Había enloquecido, lo sabía, mas no importaba en absoluto. No cuando sus ojos almendrados se clavaron en ella dejando al pasar el rastro de una sonrisa que no se borraba, las lágrimas de alegría que amenazaban con salir, con inundar sus rosadas mejillas, ruborizadas, no leyendo en sus orbes avellana la adoración ante sus palabras mientras el resto de invitados enmudecía de sorpresa y asombro.

Ni siquiera fue capaz de escuchar el grito de odio proveniente de aquel que también pretendía la mano de Inés, ni la enorme discusión que originó su presencia, su afrenta. Solo tenía ojos para Inés, su Inés que sonriente lo miraba como si nada más en el mundo existiese.

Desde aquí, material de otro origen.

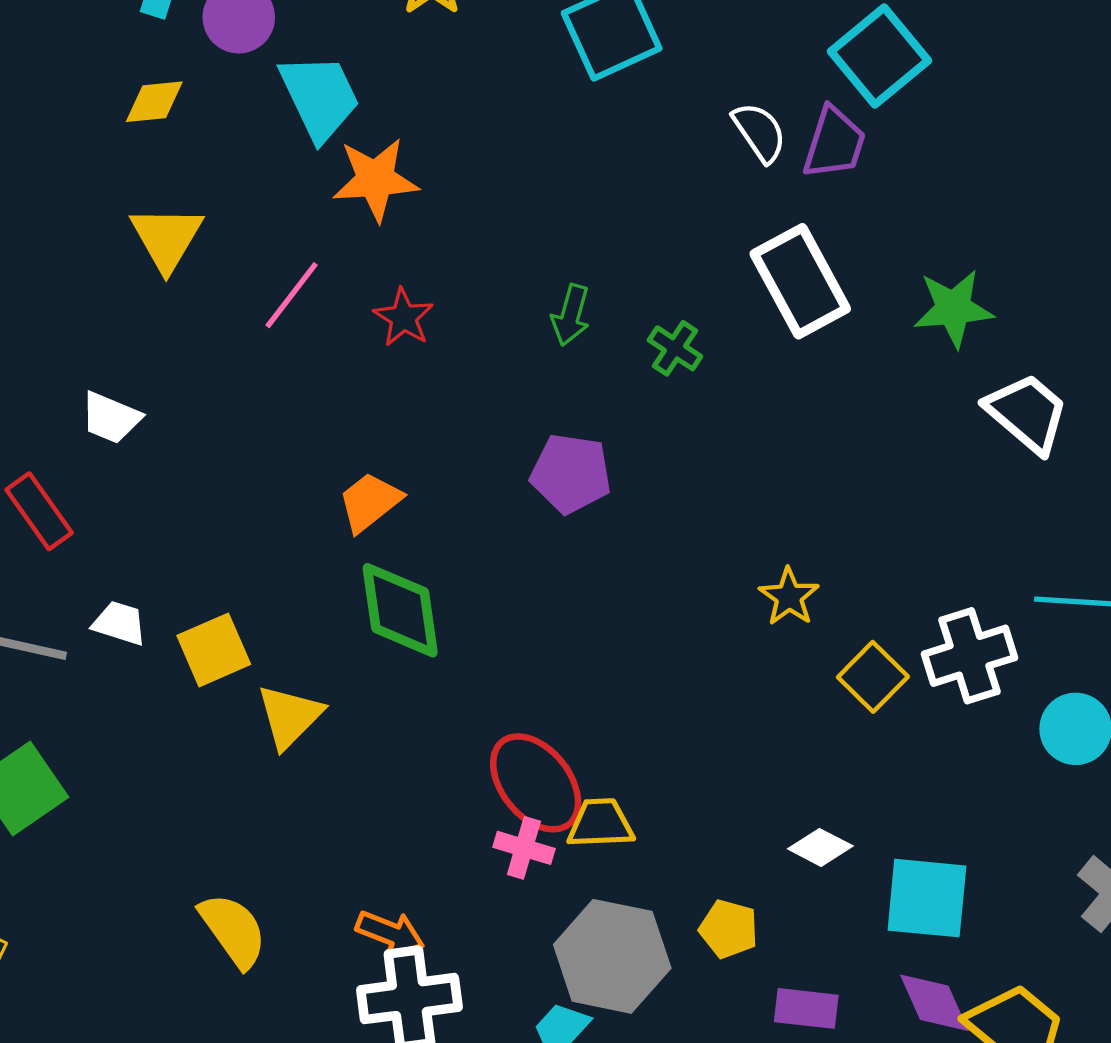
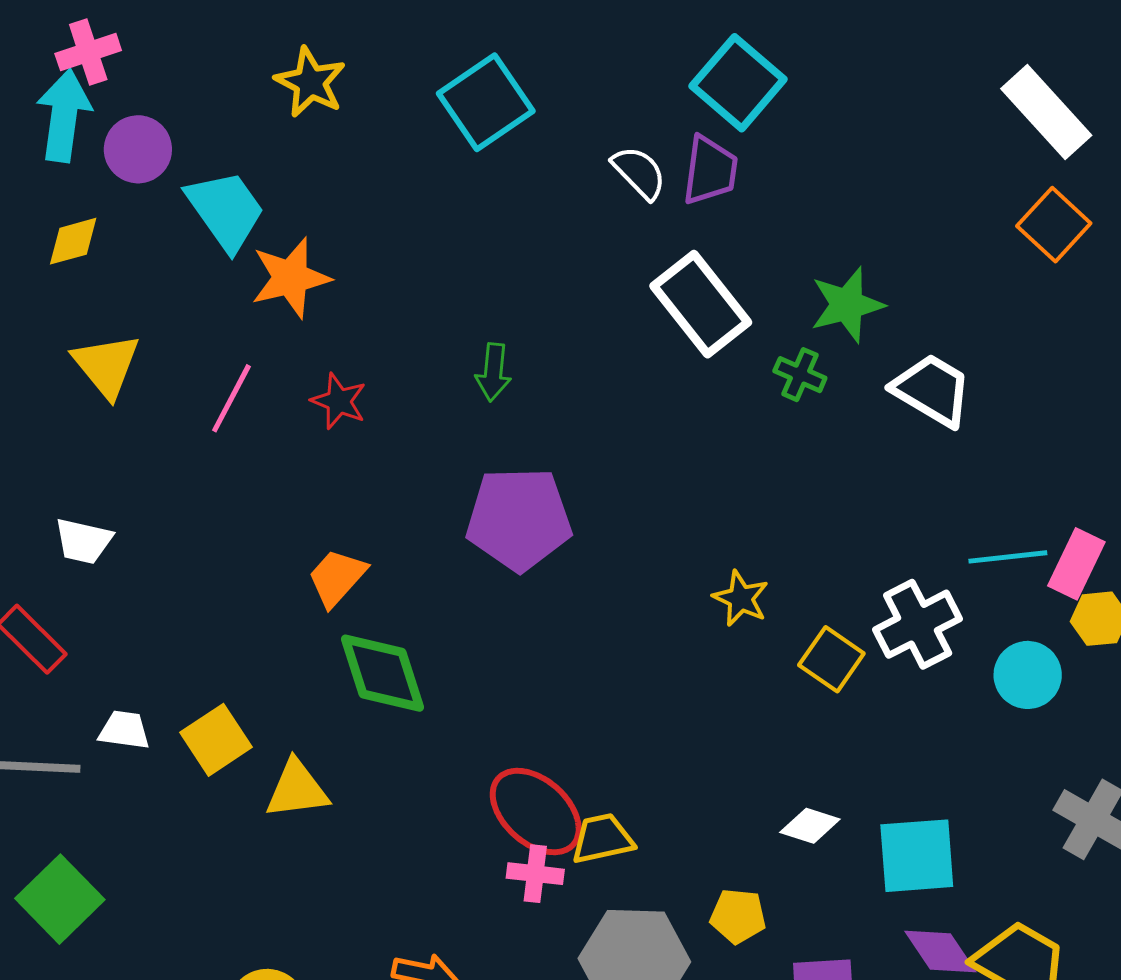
green cross: (675, 348) -> (800, 375), moved
purple pentagon: (571, 473) -> (519, 519), size x1.4
yellow triangle: (290, 716) -> (297, 789), turned 48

Cuando el tumulto fue creciendo y la ira anidando en los ebrios invitados, el señor Arrimadas se vio obligado a intervenir, llamando a la paz y al orden, sin poder evitar posar su mirada en el leve intercambio de gestos entre el conde y su joven hija, no pasó desapercibido ante sus ojos el alivio de Inés, el gran afecto en sus pupilas, sonriendo satisfecho.

-Calma señores, orden en mi morada... Es algo inaudito tener dos pretendientes y solo una dama, mas ante todo y siempre pesará en mí la felicidad de mi hija Inés...

Tras sus palabras y el repentino silencio que reinó en el salón, todas las miradas se posaron sobre la joven Arrimadas. Esta ruborizándose agachó sus ojos rogando con toda su alma por librarse de tal artimaña, no deseaba ser la esposa de Cima en absoluto, solo esperaba que el conde no hubiese llegado demasiado tarde.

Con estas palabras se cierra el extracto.